MIT Technology Review |
http://www.technologyreview.com/news/537876/big-data-will-keep-the-shale-boom-rolling/?utm_source=hs_email&utm_medium=email&utm_content=18142487&_hsenc=p2ANqtz-_amzFXB_3TTStZeemF2S8BTlERW2FzYa3u4A4ctzqrcPqPS9v8UyIF_zu8P52WUB_KT44Z9s1DhNkU2b6yoJmaFNCwMQ&_hsmi=18142487
Big Data Will Keep the Shale Boom Rolling
Don’t believe the doomsayers proclaiming the end of the shale oil boom.

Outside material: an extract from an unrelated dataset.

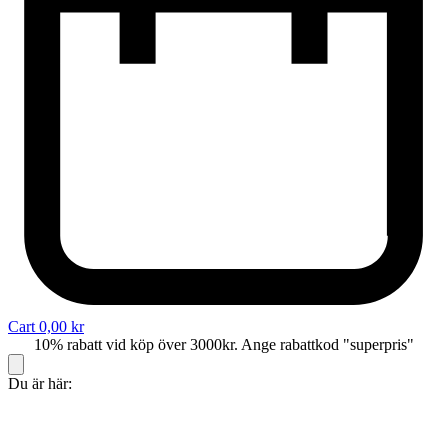
Cart
0,00
kr
10% rabatt vid köp över 3000kr. Ange rabattkod "superpris"
Du är här:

It’s just getting more efficient.
Why It Matters
Shale oil has helped turn the United States into a fossil fuel giant.
The number of active oil rigs
in the United States continued to fall in May, as low prices pushed oil
companies to temporarily shut down some of their production facilities.
Since the end of May 2014, the U.S. rig count has fallen from 1,536 to
646, according to the energy analysis firm Platts—a 58 percent drop.
Low prices and plummeting rig counts have prompted a gusher of
headlines claiming that the shale oil revolution, which by early this
year boosted American oil production to nearly 10 million barrels a day,
is
grinding to a halt.
The doomsayers, however, are missing a key parallel trend: lower prices
are prompting unprecedented innovation in the oil fields, increasing
production per well and slashing costs.
That’s the main reason that even as rig counts have fallen, total
production has held steady or continued to rise. In the Eagle Ford, a
major shale formation in South Texas, production in April was 22 percent
higher than the same month in 2014, according to Platts.